The Club Dedicated to Eating Unconventional Aquatic Creatures
The Ichthyophagous Club changed America’s relationship to seafood.
From 1880 to 1887, members of an unusual New York club met once a year for elaborate banquets of unusual water-dwelling creatures. “Ichthyophagous” means fish-eating, but the Ichthyophagous Club devoured all things aquatic, including dolphin, starfish, and manatee.
The club’s stated goal was to expand culinary horizons. Led by the editor-in-chief of the New York Times, its members hoped their example would prove that “there are quite good fish left uneaten.” Which aquatic creatures—considered ugly or inedible by Americans—could be redeemed, especially if cooked in a fine French style?
The membership included fishing experts, food industry executives, journalists, and writers. They considered their efforts philanthropic, but they certainly weren’t martyring themselves. Each event was a rowdy party.
The media followed the annual dinners attentively. The first dinner, which The New York Times called “unique, startling, [and] wonderful,” included novelties like platter-sized moonfish cooked Spanish-style and bottom-feeding sea robin fish with lettuce salad. The Times writer also observed that few members could pronounce the club’s name.
In its third and fourth years, the club’s menu was especially quirky: fresh-caught dolphin steaks, many-toothed lamprey eels fried in crumbs, and dogfish shark croquettes. All of the club’s menus featured typical banquet food—like beef tenderloin and lobster salad—alongside the oddities. But club members were most interested in the eccentric options, even if they failed to impress. The dolphin and alligator garfish were particularly unpleasant. The next year, members loved the manatee filets and alligator steak.
The New York Public Library’s copy of the menu from the sixth dinner shows a feast of long-legged sea spider crab, periwinkle sea snails, and starfish bisque. The periwinkles were met with disgust, but the starfish bisque was considered quite tasty. In another claim towards the public good, one of the club’s chefs, Thomas J. Murray, suggested that eating starfish would prevent them from preying on the once-bountiful oysters of the Long Island Sound, leaving more for their human predators.

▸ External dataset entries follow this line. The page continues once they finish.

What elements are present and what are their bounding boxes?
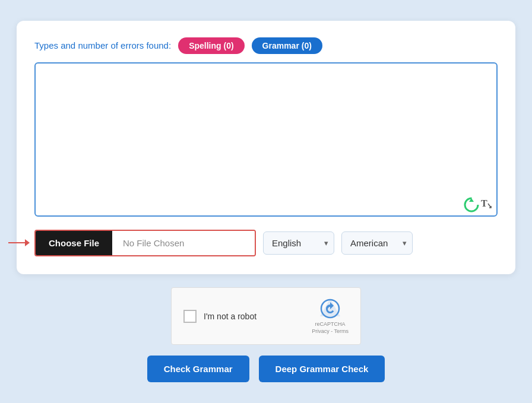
check-grammar-button[interactable]: Check Grammar (147, 356, 249, 382)
arrow-head (25, 239, 30, 246)
language-select[interactable]: English French German Spanish (263, 231, 334, 255)
bottom-section: I'm not a robot reCAPTCHA Privacy - Term… (17, 287, 515, 382)
text-resize-icon[interactable]: T (481, 198, 492, 211)
recaptcha-left: I'm not a robot (183, 310, 256, 323)
error-types-label: Types and number of errors found: (34, 40, 171, 50)
svg-text:T: T (481, 198, 487, 208)
arrow-indicator (8, 239, 30, 246)
no-file-label: No File Chosen (112, 231, 255, 255)
recaptcha-box: I'm not a robot reCAPTCHA Privacy - Term… (171, 287, 361, 345)
file-input-container: Choose File No File Chosen (34, 230, 256, 256)
recaptcha-right: reCAPTCHA Privacy - Terms (312, 297, 349, 335)
recaptcha-checkbox[interactable] (183, 310, 197, 323)
deep-grammar-button[interactable]: Deep Grammar Check (259, 356, 385, 382)
textarea-icon-group: T (463, 196, 492, 213)
file-row: Choose File No File Chosen English Frenc… (34, 230, 498, 256)
variant-select[interactable]: American British Canadian Australian (341, 231, 413, 255)
recaptcha-label: I'm not a robot (204, 312, 256, 321)
textarea-wrapper: T (34, 62, 498, 219)
choose-file-button[interactable]: Choose File (36, 231, 112, 255)
error-types-row: Types and number of errors found: Spelli… (34, 37, 498, 54)
recaptcha-logo (319, 297, 341, 320)
language-select-wrapper: English French German Spanish ▾ (263, 231, 334, 255)
spelling-badge: Spelling (0) (178, 37, 244, 54)
refresh-icon[interactable] (463, 196, 480, 213)
file-input-wrapper: Choose File No File Chosen (34, 230, 256, 256)
variant-select-wrapper: American British Canadian Australian ▾ (341, 231, 413, 255)
buttons-row: Check Grammar Deep Grammar Check (147, 356, 385, 382)
grammar-badge: Grammar (0) (252, 37, 322, 54)
main-textarea[interactable] (34, 62, 498, 217)
arrow-line (8, 242, 25, 243)
main-container: Types and number of errors found: Spelli… (17, 21, 515, 274)
recaptcha-text: reCAPTCHA Privacy - Terms (312, 321, 349, 335)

While the Ichthyophagous Club never popularized starfish soup, it did influence American cooking. Delmonico’s head chef Alessandro Filippini credited it with popularizing both skate and squid, which Americans rarely ate before the Ichthyophagous Club.
While the Ichthyophagous Club successfully introduced new dishes, the seas and rivers of today look very different. In the 1880s, the sea still seemed plentiful enough that advocating for new seafoods could appear philanthropic. Now, whenever a tasty fish is embraced, it’s fished nearly to extinction, making the dream of endless watery bounty more distant than ever.